No âmbito federal, a matéria tramita por meio do PL 7180/2014, proposta pelo pastor evangélico e ex-deputado federal Erivelton Santana (Patri/BA). 

Em Goiás, propositura de igual teor foi protocolada, inicialmente, em 2014, por meio do então deputado emedebista Luiz Carlos do Carmo – hoje senador pelo PSC. Com tramitação encerrada por decurso de prazo, o tema voltou à agenda do Parlamento goiano, na atual Legislatura. O projeto, defendido pelo deputado Delegado Humberto Teófilo (Patriota), em 2019, também teve sua tramitação encerrada, desta vez, a pedido do próprio autor.  

Projetos desta natureza têm sido reiteradamente considerados inconstitucionais por decisões do Supremo Tribunal Federal (STF). 

Os demais opositores argumentam que iniciativas do gênero obstruem o acesso dos estudantes ao pensamento crítico e a uma formação cidadã, dando lugar ao conservadorismo, ao autoritarismo e ao fundamentalismo cristão na educação. Por esta razão, medidas com orientações similares acabaram ganhando o apelido de “Lei da Mordaça”. A principal polêmica recai sobre a abordagem de gênero e sexualidade nas escolas.

No Congresso, todas as iniciativas que visavam barrar o avanço do movimento conservador, acabaram tendo sua tramitação apensada à proposta do ex-deputado Erivelton Santana. Dentre estas estão as que defendem a Escola Livre ou Sem Mordaça. Ambos os projetos foram apresentados por representantes da bancada do PSOL, tendo sido protocolados, respectivamente, em 2016 e 2019.

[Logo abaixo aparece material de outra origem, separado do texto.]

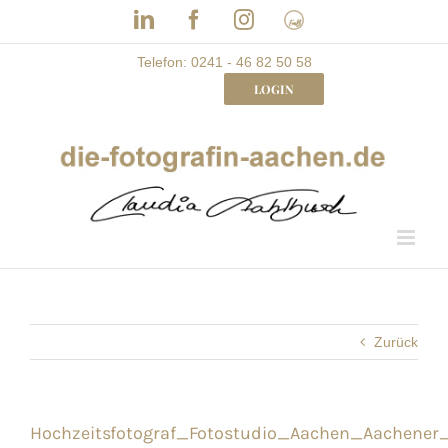
Skip
LinkedIn
Facebook
Instagram
Frau
to
mit
Bizz
content
Telefon: 0241 - 46 82 50 58
LOGIN
Zurück
Hochzeitsfotograf_Fotostudio_Aachen_Aachene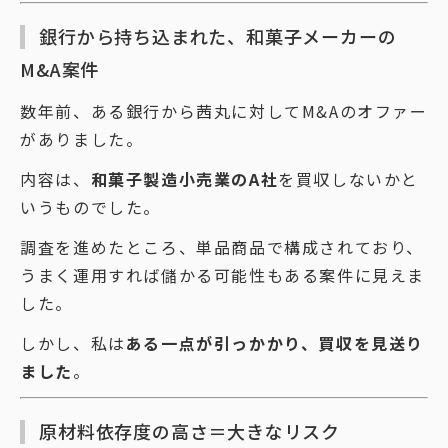
銀行から持ち込まれた、和菓子メーカーの
M&A案件
数年前、ある銀行から茜丸に対してM&Aのオファー
がありました。
内容は、
和菓子製造小売業のA社
を買収しないかと
いうものでした。
調査を進めたところ、単品商品で構成されており、
うまく運用すれば儲かる可能性もある案件に見えま
した。
しかし、私は
ある一点が引っかかり、買収を見送り
ました
。
原材料依存度の高さ＝大きなリスク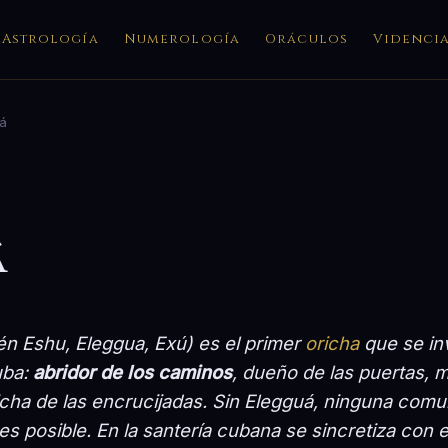
Astrología
Numerología
Oráculos
Videnci
á
á
ién
Eshu
,
Eleggua
,
Exú
) es el primer
oricha
que se in
uba:
abridor de los caminos
, dueño de las puertas, 
cha de las encrucijadas. Sin Elegguá, ninguna comu
s posible. En la santería cubana se sincretiza con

Reflexões sobre o fim da censura

Para a geógrafa Daisy Caetano, que também milita junto ao Comitê Goiano de Direitos Humanos Dom Tomás Balduino, a data marca uma oportunidade de se relembrar o processo de ditadura vivida no país e, com isso, reforçar a luta em prol da democracia, do diálogo e da livre discussão de ideias. “O fim da censura é o combate ao regime em que houve propagação de ódio e cerceamento de posições políticas legítimas. Relembrar seu fim é uma forma de dizer ‘não’ ao silêncio imposto e afirmar que continuaremos exercendo uma prática política respeitosa no nosso cotidiano”, manifestou. 

A entrevistada também aproveitou a ocasião para chamar atenção às diferentes intencionalidades implícitas no debate, refutando ataques e ofensas propagadas em nome do direito à liberdade de expressão. “No momento político que vivemos precisamos ter cuidado com confusões provocadas intencionalmente. Nenhuma ideia pode ferir, disseminar ódio ou invocar ideais discriminatórios. Em respeito a vida de todas as pessoas e grupos precisamos nos posicionar contra o racismo, o machismo, a LGBTfobia, o capacitismo e todas as formas de discriminação”, reivindicou. 

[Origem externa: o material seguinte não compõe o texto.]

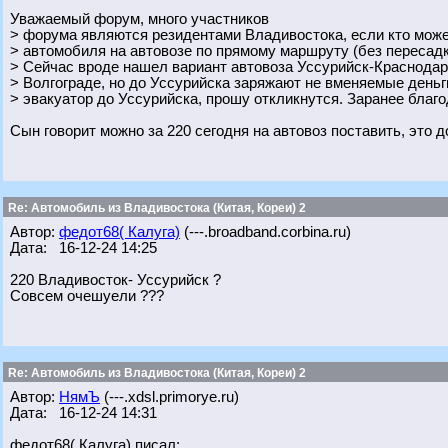
Уважаемый форум, много участников
> форума являются резидентами Владивостока, если кто може
> автомобиля на автовозе по прямому маршруту (без пересадк
> Сейчас вроде нашел вариант автовоза Уссурийск-Краснодар 
> Волгограде, но до Уссурийска заряжают не вменяемые деньги
> эвакуатор до Уссурийска, прошу откликнутся. Заранее благо
Сын говорит можно за 220 сегодня на автовоз поставить, это д
Re: Автомобиль из Владивостока (Китая, Кореи) 2
Автор:
федот68( Калуга)
(---.broadband.corbina.ru)
Дата: 16-12-24 14:25
220 Владивосток- Уссурийск ?
Совсем очешуели ???
Re: Автомобиль из Владивостока (Китая, Кореи) 2
Автор:
НямЪ
(---.xdsl.primorye.ru)
Дата: 16-12-24 14:31
федот68( Калуга) писал:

A defesa de Daisy é reiterada no depoimento da deputada Delegada Adriana Accorsi (PT). “Celebrar o fim da censura no Brasil é celebrar a abertura Democrática em nosso país e o respeito aos direitos dos cidadãos previsto na Constituição Federal de 88. A liberdade de expressão intelectual, artística, científica e comunicativa deve ser garantida para todos”, propagou a petista, que é titular da Comissão de Direitos Humanos na Casa.

A fala de Adriana encontra ecos no relato dado pelo próprio presidente do colegiado, o deputado Rafael Gouveia (Republicanos). “Calar, de forma explícita ou velada, qualquer pessoa, seja por ideologia política, religiosa ou artística, não faz parte do Brasil moderno que lutamos para ter. A liberdade à informação e à manifestação de opinião é um direito assegurado que eu, enquanto presidente da Comissão de Direitos Humanos, Cidadania e Legislação Participativa, vou sempre defender”, arrematou o parlamentar.